AMHSR

Detection of Metallo-β-lactamase (MBL) among Carbapenem-Resistant Gram-Negative Bacteria from Rectal Swabs of Cow and Cloacae Swabs of Poultry Birds

Author(s): Ejikeugwu Chika*, Esimone Charles, Iroha Ifeanyichukwu, Okonkwo Eucharia C, Gugu Thaddeus, Oli Angus N, Ugwu Malachy, Ezeador Chika and Moses N Ikegbunam

Background: Metallo-β-lactamases (MBLs) are carbapenem-hydrolyzing enzymes that give Gram-negative bacteria the exceptional ability to resist the antimicrobial onslaught of the carbapenems such as imipenem and meropenem. MBL-producing Gram-negative bacteria exist in the community and hospital environment and they put their use of the carbapenems at risk.

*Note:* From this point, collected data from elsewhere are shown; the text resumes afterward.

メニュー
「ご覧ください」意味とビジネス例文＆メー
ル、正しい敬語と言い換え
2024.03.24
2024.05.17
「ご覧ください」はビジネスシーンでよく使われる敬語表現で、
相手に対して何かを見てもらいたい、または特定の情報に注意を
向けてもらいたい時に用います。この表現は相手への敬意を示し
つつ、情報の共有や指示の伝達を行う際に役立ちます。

Aim: This study phenotypically evaluated the prevalence of MBL-positive bacteria from carbapenem resistant Gram-negative bacteria of abattoir and poultry origin.
Materials and methods:
A total of 370 environmental samples comprising samples from abattoir tables, anal swabs of cow and cloacae swab samples of poultry birds were bacteriologically analyzed for the isolation of carbapenem Gram-negative bacteria. Antibiogram was determined by the modified Kirby-Bauer disk diffusion method and MBL production was confirmed using the modified Hodges test (MHT) technique. Nitrocefin sticks were used to screen the bacterial isolates for β-lactamase production.

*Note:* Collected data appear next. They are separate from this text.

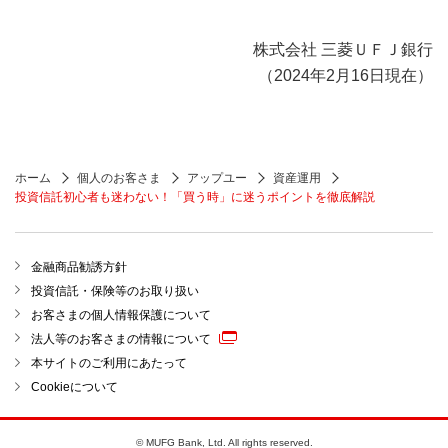
株式会社 三菱ＵＦＪ銀行
（2024年2月16日現在）
ホーム
個人のお客さま
アップユー
資産運用
投資信託初心者も迷わない！「買う時」に迷うポイントを徹底解説
金融商品勧誘方針
投資信託・保険等のお取り扱い
お客さまの個人情報保護について
法人等のお客さまの情報について
本サイトのご利用にあたって
Cookieについて
© MUFG Bank, Ltd. All rights reserved.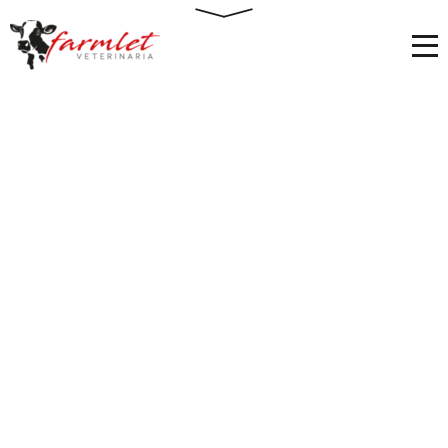
Portada
»
Catálogo
»
Dexapet
Dexapet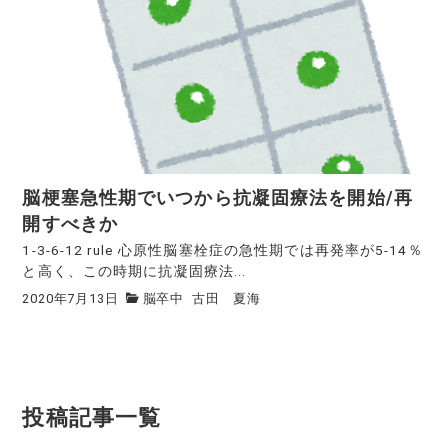
脳梗塞急性期でいつから抗凝固療法を開始/再
開すべきか
1-3-6-12 rule 心原性脳塞栓症の急性期では再発率が5-14％
と高く、この時期に抗凝固療法...
2020年7月13日
脳卒中
古田 夏海
投稿記事一覧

Results: A total of 168 Escherichia coli, 141 Klebsiella species and 147 Pseudomonas aeruginosa isolates were recovered from the samples. More than 50% of the isolated Gram-negative bacteria were highly resistant to carbapenems, cephalosporins, aminoglycosides and fluoroquinolones. β-lactamase production was detected in E. coli (38%), P. aeruginosa (33%) and Klebsiella species isolates (29%). The E. coli isolates was resistant to imipenem (51%), meropenem (55.4%) and ertapenem (86.9%). Klebsiella species and P. aeruginosa showed resistance to imipenem, meropenem and ertapenem at the rates of 41.1%, 43.3%, 84.4%; and 66.7%, 60.5%, 61.2% respectively. MBL was phenotypically detected in 22 (39.9%) carbapenem-resistant E. coli isolates, 21 (45.7%) Klebsiella species isolates and 20 (38.9%) P. aeruginosa isolates.
Conclusion: Conclusively, this study reported the occurrence of MBLproducing E. coli, Klebsiella species and P. aeruginosa isolates from abattoir and poultry sources. The occurrence of MBL-producing bacteria in abattoir and poultry samples portends serious health implication for humans who depend on these animals for source of food; and this is due in part to the transmission of drug-resistant bacteria to human population.